Ces efforts collectifs sont aussi une réponse directe à l’enjeu climatique : plusieurs cépages traditionnels, souvent tardifs ou résistants à la sécheresse, permettent d’anticiper les canicules et les carences hydriquesque subit le Roussillon. La carignan blanc, notamment, affiche un potentiel hydrique remarquable (Viti-Le-Vin dossier 2023).

Goûter les cépages anciens : notes de dégustation et styles émergents

  • Carignan gris: Nez d’agrumes confits, bouche miellée, tension finale et une amertume noble, idéale pour les accords salins (oursins, anchois marinés).
  • Maccabeu: Arômes de poire jaune, d’amande et de fenouil, finale saline et discrètement iodée, souvent élevé en vieilles barriques pour préserver la fraîcheur.
  • Grenache gris: Finesse aromatique, notes de fleurs blanches, zeste de citron, bouche pleine et étirée par la minéralité.
  • Lledoner pelut: Fruits rouges frais, touche sauvage, tanins veloutés, parfaite buvabilité en vin de soif et structure en cuvées de garde.
  • Tourbat (malvoisie du Roussillon): Profil aromatique miellé, acidité vive, potentiel de vinification en sec ou en vin doux naturel.

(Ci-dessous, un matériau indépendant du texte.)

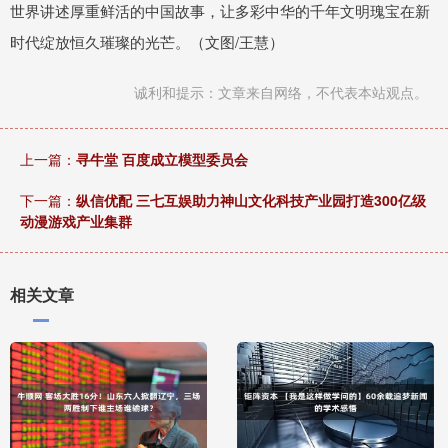
世界讲述厚重鲜活的中国故事，让多彩中华的千年文明瑰宝在新
时代绽放恒久璀璨的光芒。（文图/王慧）
诚利和提示：文章来自网络，不代表本站观点。
上一篇：
寻牛堂 百度成立模型委员会
下一篇：
纵信优配 三七互娱助力神山文化科技产业园打造300亿级
动漫游戏产业集群
相关文章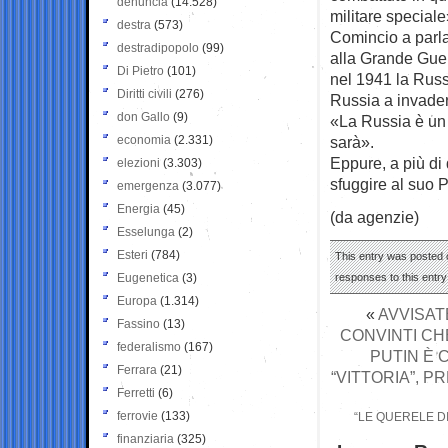
denuncia
(14.528)
militare speciale
destra
(573)
Comincio a parla
destradipopolo
(99)
alla Grande Guer
Di Pietro
(101)
nel 1941 la Russ
Diritti civili
(276)
Russia a invader
don Gallo
(9)
«La Russia è un 
economia
(2.331)
sarà».
Eppure, a più di 
elezioni
(3.303)
sfuggire al suo 
emergenza
(3.077)
Energia
(45)
(da agenzie)
Esselunga
(2)
Esteri
(784)
This entry was posted o
Eugenetica
(3)
responses to this entr
Europa
(1.314)
«
AVVISATE
Fassino
(13)
CONVINTI CH
federalismo
(167)
PUTIN È 
Ferrara
(21)
“VITTORIA”, P
Ferretti
(6)
ferrovie
(133)
“LE QUERELE DI
finanziaria
(325)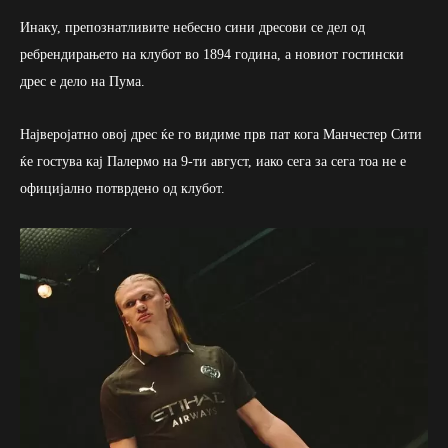
Инаку, препознатливите небесно сини дресови се дел од
ребрендирањето на клубот во 1894 година, а новиот гостински
дрес е дело на Пума.
Најверојатно овој дрес ќе го видиме прв пат кога Манчестер Сити
ќе гостува кај Палермо на 9-ти август, иако сега за сега тоа не е
официјално потврдено од клубот.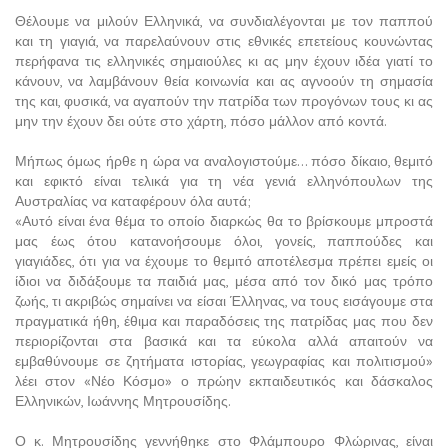
Θέλουμε να μιλούν Ελληνικά, να συνδιαλέγονται με τον παππού
και τη γιαγιά, να παρελαύνουν στις εθνικές επετείους κουνώντας
περήφανα τις ελληνικές σημαιούλες κι ας μην έχουν ιδέα γιατί το
κάνουν, να λαμβάνουν θεία κοινωνία και ας αγνοούν τη σημασία
της και, φυσικά, να αγαπούν την πατρίδα των προγόνων τους κι ας
μην την έχουν δει ούτε στο χάρτη, πόσο μάλλον από κοντά.
Μήπως όμως ήρθε η ώρα να αναλογιστούμε… πόσο δίκαιο, θεμιτό
και εφικτό είναι τελικά για τη νέα γενιά ελληνόπουλων της
Αυστραλίας να καταφέρουν όλα αυτά;
«Αυτό είναι ένα θέμα το οποίο διαρκώς θα το βρίσκουμε μπροστά
μας έως ότου κατανοήσουμε όλοι, γονείς, παππούδες και
γιαγιάδες, ότι για να έχουμε το θεμιτό αποτέλεσμα πρέπει εμείς οι
ίδιοι να διδάξουμε τα παιδιά μας, μέσα από τον δικό μας τρόπο
ζωής, τι ακριβώς σημαίνει να είσαι Έλληνας, να τους εισάγουμε στα
πραγματικά ήθη, έθιμα και παραδόσεις της πατρίδας μας που δεν
περιορίζονται στα βασικά και τα εύκολα αλλά απαιτούν να
εμβαθύνουμε σε ζητήματα ιστορίας, γεωγραφίας και πολιτισμού»
λέει στον «Νέο Κόσμο» ο πρώην εκπαιδευτικός και δάσκαλος
Ελληνικών, Ιωάννης Μητρουσίδης.
Ο κ. Μητρουσίδης γεννήθηκε στο Φλάμπουρο Φλώρινας, είναι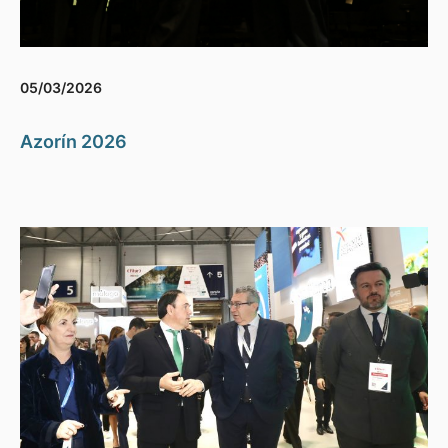
05/03/2026
Azorín 2026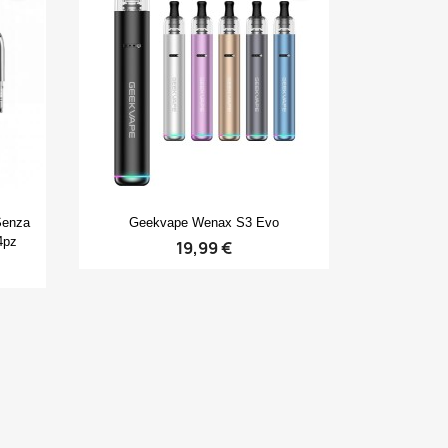
Anteprima

Senza
Geekvape Wenax S3 Evo
4pz
19,99 €
×
×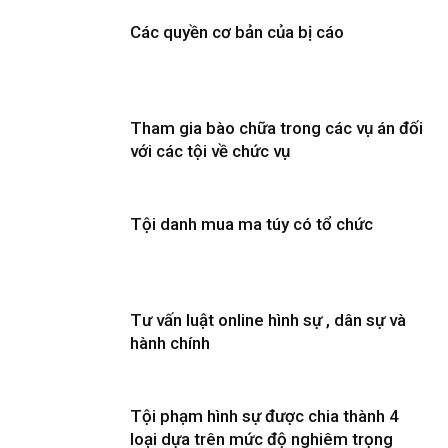
Các quyền cơ bản của bị cáo
Tham gia bào chữa trong các vụ án đối
với các tội về chức vụ
Tội danh mua ma túy có tổ chức
Tư vấn luật online hình sự , dân sự và
hành chính
Tội phạm hình sự được chia thành 4
loại dựa trên mức độ nghiêm trọng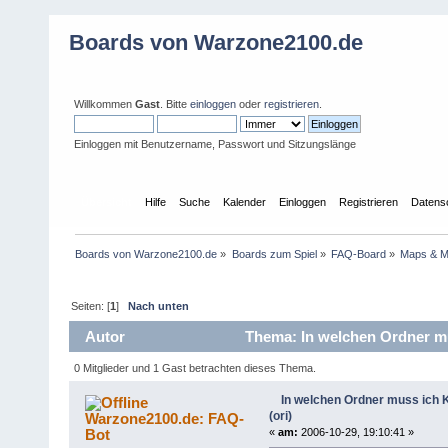
Boards von Warzone2100.de
Willkommen
Gast
. Bitte
einloggen
oder
registrieren
.
Einloggen mit Benutzername, Passwort und Sitzungslänge
Übersicht
Hilfe
Suche
Kalender
Einloggen
Registrieren
Datens
Boards von Warzone2100.de
»
Boards zum Spiel
»
FAQ-Board
»
Maps & 
Seiten: [
1
]
Nach unten
Autor
Thema: In welchen Ordner mu
0 Mitglieder und 1 Gast betrachten dieses Thema.
In welchen Ordner muss ich 
(ori)
Warzone2100.de: FAQ-
Bot
«
am:
2006-10-29, 19:10:41 »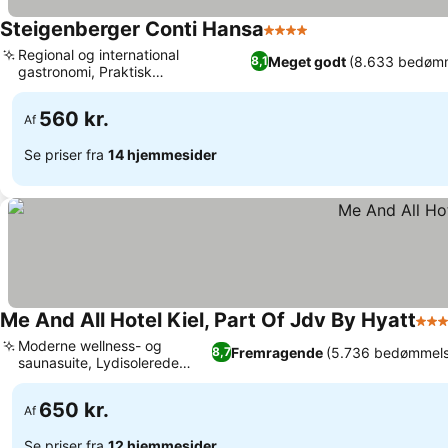
Steigenberger Conti Hansa
4 Stjerner
Se priser
Regional og international
Meget godt
(8.633 bedømm
8,1
gastronomi, Praktisk
Se priser
parkeringskælder på stedet
560 kr.
Af
Se priser fra
14 hjemmesider
Me And All Hotel Kiel, Part Of Jdv By Hyatt
4 St
Moderne wellness- og
Fremragende
(5.736 bedømmels
8,7
saunasuite, Lydisolerede
Se priser
byværelser
650 kr.
Af
Se priser fra
12 hjemmesider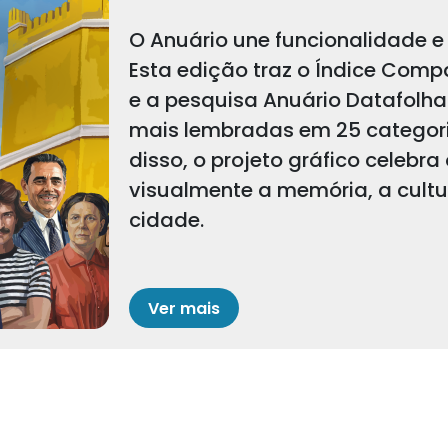
O Anuário une funcionalidade e 
Esta edição traz o Índice Comp
e a pesquisa Anuário Datafolha
mais lembradas em 25 categoria
disso, o projeto gráfico celebra
visualmente a memória, a cult
cidade.
Ver mais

De la rareté à la reconnaissance : défis économiques et perspectives

Si la mode des cépages oubliés séduit les sommeliers, la réhabilitation en masse reste un défi. Les rendements sont faibles (souvent moins de 25 hl/ha), la vinification exigeante – surtout pour des vignes âgées ou franc de pied, parfois menacées par la flavescence dorée ou la sécheresse. Les coûts de multiplication, de replantation et la communication restent élevés. Néanmoins :

  • Le CIVR note en 2022 une hausse de +18% des volumes commercialisés pour les cuvées à base de cépages anciens, contre +5% pour les autres AOP régionales.
  • L’exportation, surtout vers le Japon et les USA, privilégie ces signatures individuelles, valorisées sur le segment premium.
  • Certains domaines, comme les Gardiés ou Vaquer, affichent jusqu’à 45% de leur production issue de souches de plus de 60 ans.

À l’aube d’un nouveau cycle, ces pionniers rappellent combien l’attachement à la singularité, le dialogue avec la mémoire paysanne et l’ancrage local sont féconds. Sans céder à une muséification du vignoble, ils tracent la voie d’une modernité enracinée : le vin du Roussillon avance, porté par la sève vive des anciens cépages.